Records contained in a dataset
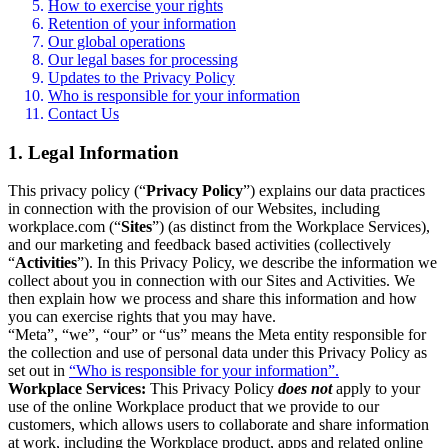
How to exercise your rights
Retention of your information
Our global operations
Our legal bases for processing
Updates to the Privacy Policy
Who is responsible for your information
Contact Us
1. Legal Information
This privacy policy (“
Privacy Policy
”) explains our data practices
in connection with the provision of our Websites, including
workplace.com (“
Sites
”) (as distinct from the Workplace Services),
and our marketing and feedback based activities (collectively
“
Activities
”). In this Privacy Policy, we describe the information we
collect about you in connection with our Sites and Activities. We
then explain how we process and share this information and how
you can exercise rights that you may have.
“Meta”, “we”, “our” or “us” means the Meta entity responsible for
the collection and use of personal data under this Privacy Policy as
set out in
“Who is responsible for your information”.
Workplace Services:
This Privacy Policy
does not
apply to your
use of the online Workplace product that we provide to our
customers, which allows users to collaborate and share information
at work, including the Workplace product, apps and related online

→ Exercise
Whenever the string "rights" turns up in a line above, copy that line out.

→ Response area
How to exercise your rights
you can exercise rights that you may have.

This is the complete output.